# A Press-ing topic but broaching the subject- Arbor Press



## Brent H (Dec 31, 2020)

So as my refirb of the Cincinnati needs gears and keyed spindles etc I was on the lookout for Broaching tools and a press.  I was able to find a 3 ton arbor press on Kijiji and very kindly @architect (thank you again) picked it up for me along with that mill light .  The press is a simple one without the clutch mechanism that makes things much easier to use.  So I started the modification.  




Pictures keep flipping so I am just gonna leave them - pulled the pinion out that drives the rack and chucked it in the lathe





Bored one end to accept a 3/4” ratchet drive and the other to accept a 5/8 shaft with a 3/16” key way.



 
Then I needed a 6” hand wheel for the shaft so I made one by wrapping 5/8” rod around a 6” steel round - heating with the torch to allow easy bend, welded up the ends, made spokes out of 1/2” round and a centre hub out of some scrap 4140.  The hub needed a key way......

Well the order from Singapore arrived with 4 broaches : 1/8, 3/16, 1/4” and 3/8.  So I then made a broaching adaptor for the  5/8 bore 3/16” key:



























I cleaned up the hand wheel and painted it black.  Mounted on the press and I am all set for broaching !!

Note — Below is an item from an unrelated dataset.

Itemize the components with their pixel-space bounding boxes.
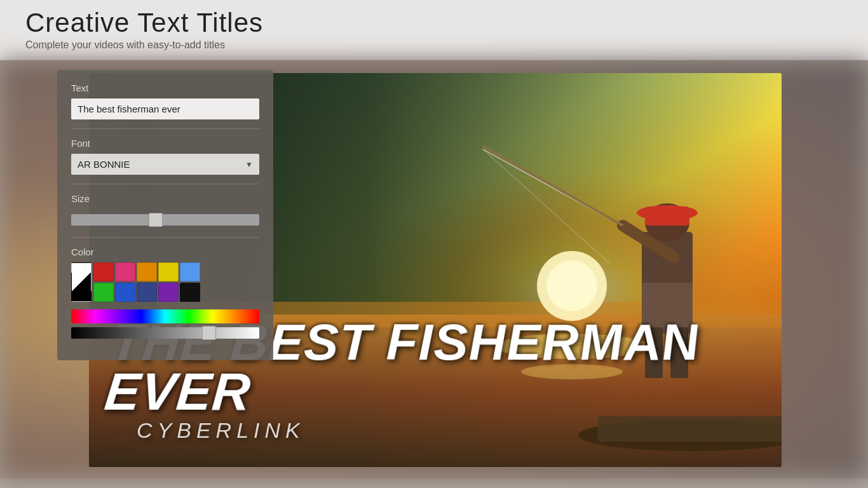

The ratchet is on the other side and fits in a squared out hole in the pinion. You can then use the hand wheel and the ratchet to work the broach or press on a bearing.


----------



## YotaBota (Dec 31, 2020)

There's something missing from the handwheel,,,,,,,,,,,,,, where's the wood?
Are you using shims for broaching or can you just power thru?


----------



## Brent H (Dec 31, 2020)

No way to power through.  Broach comes with a 0.030” shim - that’s a lot - fist cut takes some elbow grease.  Finished with a couple 0.005” shims to fit


----------



## CalgaryPT (Dec 31, 2020)

That's really nice Brent. Good for you. Those arbour presses with ratchet mechanisms are great. I just have a little 1 ton one guy, and I wish it were ratcheted. It's a PIA broaching anything without the ratchet I find. Nice work.


----------



## Brent H (Dec 31, 2020)

Thanks @CalgaryPT - this guy on YouTube in Australia had the idea - seemed like a good plan and didn’t waste time once I got it.  Worked very well. Ratchet is a $45 PA special and the wheel - LOL well that was a scrap bin special - would have taken pics of the build but things were a bit hot


----------



## YYCHM (Dec 31, 2020)

How does this work? Is the broach tapered?  Is the broach attached to the ram or just pushed through?


----------



## Brent H (Dec 31, 2020)

@YYCHobbyMachinist - yes the broach is tapered and basically is a set of teeth that shave off the metal as you force it through the bore.  I did not buy the collets with the broaches so I have to make them.  For example a 3/16” broach needs to cut 1/2 depth (3/16 =0.1875”) /2 = 0.09375”  so first push through chopped out nearly 0.060”   The shim (put behind the broach) was 0.030” and I added 0.010” of shim to finish things.
The broaches come as just sharpened rods (see the 4th last pic).


----------



## Dabbler (Dec 31, 2020)

that's some very nice work there!  Nice press BTW!


----------



## 6.5 Fan (Jan 1, 2021)

Will have to do a project like that for my 2 ton press, would make it handier.


----------



## historicalarms (Jan 1, 2021)

Brent H said:


> No way to power through.  Broach comes with a 0.030” shim - that’s a lot - fist cut takes some elbow grease.  Finished with a couple 0.005” shims to fit


   Hmm. and I was going to comment how surprised I was at how  effortless it was using my "store bought" broach kit was to use (1/4" ).
   My "homebuilt broaches (from square HSS stock) are as you say, require more "juice". They are a lot bigger (3/8 & 1/2") and the taper angle is just free-cut  by hand on a bench grinder so not even or at any specific angle and then a couple or 3 "positive angle" (shallow teeth with not much room for cuttings so "clean out required on a longer cut) teeth cut in it with a Dremmel. They are crude but absolutely an option if "store bought" is too expensive for a "one-off". 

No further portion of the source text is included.